Gestion associative pour des prix équitables
L’établissement du prix tel que le pratique la Remei SA est désigné par le terme de gestion associative et représente pour Patrick Hohmann, au demeurant homme d’expérience, un défi récurrent. Il dit : « Actuellement la gestion est soumise à une obligation croissante de transparence. On pourrait dire que la gestion associative est devenue plus difficile, car les accords que doit conclure une communauté portent sur un grand nombre de points et exigent de longues négociations.
Plaidoyer pour une sensibilité globale
Nous parlons souvent du prix juste, équitable, et pourtant c’est rarement lui que nous payons. Le prix équitable est le résultat d’une confrontation. Ce qui est déterminant, c’est le pouvoir qu’a un individu pour imposer ses vues ou bien la capacité de la communauté de parvenir à un consensus. Il est en outre supposé que chacun soit perçu également en tant qu’individu ayant participé au processus d’élaboration. Est-ce seulement possible ? Quelles sont les difficultés rencontrées dans l’exercice d’une collaboration véritable sur tous les continents, avec leurs différentes cultures, dans un but d’allier réussite économique et démarche authentiquement associative ?

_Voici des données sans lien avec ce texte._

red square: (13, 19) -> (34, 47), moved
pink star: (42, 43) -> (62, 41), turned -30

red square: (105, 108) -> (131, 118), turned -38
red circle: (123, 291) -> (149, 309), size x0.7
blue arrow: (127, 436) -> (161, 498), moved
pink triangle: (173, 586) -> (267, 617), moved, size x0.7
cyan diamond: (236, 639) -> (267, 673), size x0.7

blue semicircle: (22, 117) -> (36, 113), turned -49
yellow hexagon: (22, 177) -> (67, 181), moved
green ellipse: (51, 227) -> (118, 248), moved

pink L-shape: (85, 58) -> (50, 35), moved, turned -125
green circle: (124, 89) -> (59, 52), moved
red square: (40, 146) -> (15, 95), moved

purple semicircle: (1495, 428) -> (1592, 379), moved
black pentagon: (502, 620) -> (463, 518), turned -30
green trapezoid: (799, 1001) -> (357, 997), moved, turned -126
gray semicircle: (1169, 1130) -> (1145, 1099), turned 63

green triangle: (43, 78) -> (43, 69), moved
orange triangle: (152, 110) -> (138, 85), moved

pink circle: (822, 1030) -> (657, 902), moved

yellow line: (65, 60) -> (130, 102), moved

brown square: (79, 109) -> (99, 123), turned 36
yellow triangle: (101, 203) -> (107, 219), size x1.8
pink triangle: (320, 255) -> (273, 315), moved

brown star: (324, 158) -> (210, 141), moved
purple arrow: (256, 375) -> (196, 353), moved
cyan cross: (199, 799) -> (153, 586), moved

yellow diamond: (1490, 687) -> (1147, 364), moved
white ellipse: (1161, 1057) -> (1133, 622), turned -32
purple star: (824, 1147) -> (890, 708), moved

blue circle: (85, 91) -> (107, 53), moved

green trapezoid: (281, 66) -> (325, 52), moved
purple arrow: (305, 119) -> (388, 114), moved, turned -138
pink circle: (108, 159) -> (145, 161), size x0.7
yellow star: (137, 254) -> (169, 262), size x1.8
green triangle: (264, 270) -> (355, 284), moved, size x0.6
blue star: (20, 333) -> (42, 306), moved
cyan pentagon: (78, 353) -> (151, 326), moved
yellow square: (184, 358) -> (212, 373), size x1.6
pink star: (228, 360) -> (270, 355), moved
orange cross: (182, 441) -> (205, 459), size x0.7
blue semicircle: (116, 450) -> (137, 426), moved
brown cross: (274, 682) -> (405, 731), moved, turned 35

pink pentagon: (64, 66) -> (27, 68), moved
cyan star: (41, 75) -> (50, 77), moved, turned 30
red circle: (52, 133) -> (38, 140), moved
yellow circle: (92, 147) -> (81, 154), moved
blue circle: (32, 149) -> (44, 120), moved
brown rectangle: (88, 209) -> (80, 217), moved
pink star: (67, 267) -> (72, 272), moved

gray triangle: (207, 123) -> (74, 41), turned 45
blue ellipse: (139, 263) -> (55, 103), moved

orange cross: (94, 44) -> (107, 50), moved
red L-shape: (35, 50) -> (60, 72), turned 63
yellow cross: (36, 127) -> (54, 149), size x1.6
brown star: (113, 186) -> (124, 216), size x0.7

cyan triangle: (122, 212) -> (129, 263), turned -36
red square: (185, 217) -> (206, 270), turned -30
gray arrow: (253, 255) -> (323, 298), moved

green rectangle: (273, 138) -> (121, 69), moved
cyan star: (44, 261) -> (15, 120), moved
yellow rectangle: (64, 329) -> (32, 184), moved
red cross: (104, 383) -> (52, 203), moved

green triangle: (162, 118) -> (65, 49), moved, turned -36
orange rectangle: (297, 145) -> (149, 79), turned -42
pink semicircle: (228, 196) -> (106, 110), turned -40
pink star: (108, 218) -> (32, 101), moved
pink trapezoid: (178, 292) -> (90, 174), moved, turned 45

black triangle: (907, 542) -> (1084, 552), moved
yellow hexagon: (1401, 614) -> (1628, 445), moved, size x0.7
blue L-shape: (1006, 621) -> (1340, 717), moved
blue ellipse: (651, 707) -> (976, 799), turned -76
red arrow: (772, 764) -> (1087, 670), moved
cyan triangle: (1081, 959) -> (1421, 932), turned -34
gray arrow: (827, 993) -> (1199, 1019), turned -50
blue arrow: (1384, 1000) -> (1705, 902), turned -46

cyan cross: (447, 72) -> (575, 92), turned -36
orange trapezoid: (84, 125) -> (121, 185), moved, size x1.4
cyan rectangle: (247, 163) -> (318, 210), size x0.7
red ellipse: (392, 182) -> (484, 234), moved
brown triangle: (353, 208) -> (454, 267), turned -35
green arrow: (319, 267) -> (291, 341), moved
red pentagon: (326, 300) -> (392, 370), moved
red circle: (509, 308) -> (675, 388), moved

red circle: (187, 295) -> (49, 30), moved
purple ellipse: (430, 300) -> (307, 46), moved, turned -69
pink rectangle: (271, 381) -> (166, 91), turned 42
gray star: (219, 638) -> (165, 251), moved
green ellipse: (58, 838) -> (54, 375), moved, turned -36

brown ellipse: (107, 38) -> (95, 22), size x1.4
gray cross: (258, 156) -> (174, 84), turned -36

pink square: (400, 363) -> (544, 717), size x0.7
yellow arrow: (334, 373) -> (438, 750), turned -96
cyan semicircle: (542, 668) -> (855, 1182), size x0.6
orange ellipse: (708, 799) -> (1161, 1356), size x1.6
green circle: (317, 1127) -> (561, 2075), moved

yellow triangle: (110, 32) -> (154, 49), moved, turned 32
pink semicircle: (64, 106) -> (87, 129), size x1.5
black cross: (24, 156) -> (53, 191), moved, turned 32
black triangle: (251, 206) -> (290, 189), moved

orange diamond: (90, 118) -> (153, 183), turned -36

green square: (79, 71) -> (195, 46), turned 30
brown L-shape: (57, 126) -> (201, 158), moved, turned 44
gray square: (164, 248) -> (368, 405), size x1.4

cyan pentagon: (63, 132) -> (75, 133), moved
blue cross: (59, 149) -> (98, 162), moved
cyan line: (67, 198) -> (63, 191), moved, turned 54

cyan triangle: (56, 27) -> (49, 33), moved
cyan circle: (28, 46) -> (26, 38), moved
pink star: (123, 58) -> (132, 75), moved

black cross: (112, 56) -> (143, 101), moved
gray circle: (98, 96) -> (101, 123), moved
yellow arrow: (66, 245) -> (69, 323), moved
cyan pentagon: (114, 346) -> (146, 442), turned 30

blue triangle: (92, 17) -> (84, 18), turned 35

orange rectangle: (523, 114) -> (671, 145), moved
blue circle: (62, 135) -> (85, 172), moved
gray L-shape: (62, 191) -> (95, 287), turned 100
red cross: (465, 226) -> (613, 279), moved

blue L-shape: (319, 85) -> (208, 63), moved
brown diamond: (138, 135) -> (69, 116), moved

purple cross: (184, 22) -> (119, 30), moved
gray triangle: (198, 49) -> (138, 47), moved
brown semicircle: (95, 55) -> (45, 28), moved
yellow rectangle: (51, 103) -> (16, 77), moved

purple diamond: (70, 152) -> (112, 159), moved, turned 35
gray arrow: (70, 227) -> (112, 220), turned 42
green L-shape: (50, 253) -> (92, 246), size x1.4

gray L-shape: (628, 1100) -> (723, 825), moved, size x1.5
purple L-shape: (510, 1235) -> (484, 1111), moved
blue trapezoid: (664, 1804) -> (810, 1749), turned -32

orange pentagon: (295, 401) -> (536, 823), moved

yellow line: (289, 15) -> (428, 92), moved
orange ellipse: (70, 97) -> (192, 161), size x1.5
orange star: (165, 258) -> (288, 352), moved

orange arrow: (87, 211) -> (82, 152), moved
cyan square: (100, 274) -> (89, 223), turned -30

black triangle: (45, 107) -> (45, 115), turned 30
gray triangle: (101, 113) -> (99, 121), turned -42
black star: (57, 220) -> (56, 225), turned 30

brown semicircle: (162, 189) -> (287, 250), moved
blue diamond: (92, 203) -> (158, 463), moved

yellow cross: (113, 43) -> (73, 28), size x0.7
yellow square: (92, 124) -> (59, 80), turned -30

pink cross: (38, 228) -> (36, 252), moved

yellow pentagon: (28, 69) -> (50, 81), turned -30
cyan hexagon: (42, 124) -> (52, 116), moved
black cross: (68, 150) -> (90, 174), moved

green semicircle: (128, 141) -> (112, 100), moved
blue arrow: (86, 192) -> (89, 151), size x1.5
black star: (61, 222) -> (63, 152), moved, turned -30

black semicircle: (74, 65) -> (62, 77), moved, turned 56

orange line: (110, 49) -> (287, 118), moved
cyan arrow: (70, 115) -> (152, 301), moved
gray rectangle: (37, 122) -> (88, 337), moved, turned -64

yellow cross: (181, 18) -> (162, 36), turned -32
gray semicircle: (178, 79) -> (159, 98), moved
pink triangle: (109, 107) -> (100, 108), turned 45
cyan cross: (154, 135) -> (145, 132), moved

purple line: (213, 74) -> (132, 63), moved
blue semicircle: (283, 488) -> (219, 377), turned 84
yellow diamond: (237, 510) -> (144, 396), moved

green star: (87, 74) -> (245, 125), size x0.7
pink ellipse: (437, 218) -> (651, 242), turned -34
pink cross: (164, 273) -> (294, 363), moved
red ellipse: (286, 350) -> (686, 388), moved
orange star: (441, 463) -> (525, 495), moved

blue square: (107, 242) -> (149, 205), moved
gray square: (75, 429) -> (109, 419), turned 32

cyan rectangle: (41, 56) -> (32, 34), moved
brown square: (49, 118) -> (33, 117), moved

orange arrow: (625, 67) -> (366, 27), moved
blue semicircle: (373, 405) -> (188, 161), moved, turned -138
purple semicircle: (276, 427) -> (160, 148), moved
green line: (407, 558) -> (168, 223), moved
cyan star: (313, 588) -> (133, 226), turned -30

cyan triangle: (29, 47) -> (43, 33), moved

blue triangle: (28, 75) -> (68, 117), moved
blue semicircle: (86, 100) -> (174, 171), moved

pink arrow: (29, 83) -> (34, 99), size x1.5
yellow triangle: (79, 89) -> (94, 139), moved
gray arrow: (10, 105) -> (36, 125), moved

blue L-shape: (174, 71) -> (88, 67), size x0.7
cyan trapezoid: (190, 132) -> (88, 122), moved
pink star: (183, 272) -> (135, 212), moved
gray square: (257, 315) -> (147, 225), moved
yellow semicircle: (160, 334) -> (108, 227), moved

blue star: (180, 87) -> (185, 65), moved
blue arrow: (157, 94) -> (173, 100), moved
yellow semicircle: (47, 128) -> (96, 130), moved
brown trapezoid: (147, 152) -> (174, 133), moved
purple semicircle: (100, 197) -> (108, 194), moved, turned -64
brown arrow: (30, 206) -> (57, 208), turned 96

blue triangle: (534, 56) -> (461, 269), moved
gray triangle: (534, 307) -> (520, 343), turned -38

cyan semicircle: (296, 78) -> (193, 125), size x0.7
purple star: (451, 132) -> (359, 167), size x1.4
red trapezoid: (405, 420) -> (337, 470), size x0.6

Réalités économiques face au temps et à la qualité de vie
L’économie associative exige généralement un sens des responsabilités très élevé et de très grandes compétences, à la fois économiques et humaines. Notre monde occidental dans lequel la vie est organisée et régulée à l’extrême, ne sait pas assez prendre en considération la valeur d’autres cultures. Notre conception du « temps » et de la « rentabilité économique » passe de plus en plus au premier plan, de sorte que nous oublions presque celle qui vit dans d’autres régions du monde, et est davantage attachée à la notion de « qualité de vie ». Or ces approches différentes pourraient nous enrichir mutuellement, à condition de réviser nos unités de mesure. Dans ma vie, j’ai appris à apprécier ces cultures si différentes de la nôtre. Nous travaillons avec des Asiatiques, des Indiens, des Africains, des Européens et des Américains. J’ai sans cesse l’occasion d’éprouver les caractères spécifiques de chaque culture. Si je pouvais mieux utiliser ces diverses compétences, je réussirais peut être à donner vie à une véritable économie de marché associative. Je peux essayer de décrire cette différence en prenant l’exemple de l’élaboration d’un budget.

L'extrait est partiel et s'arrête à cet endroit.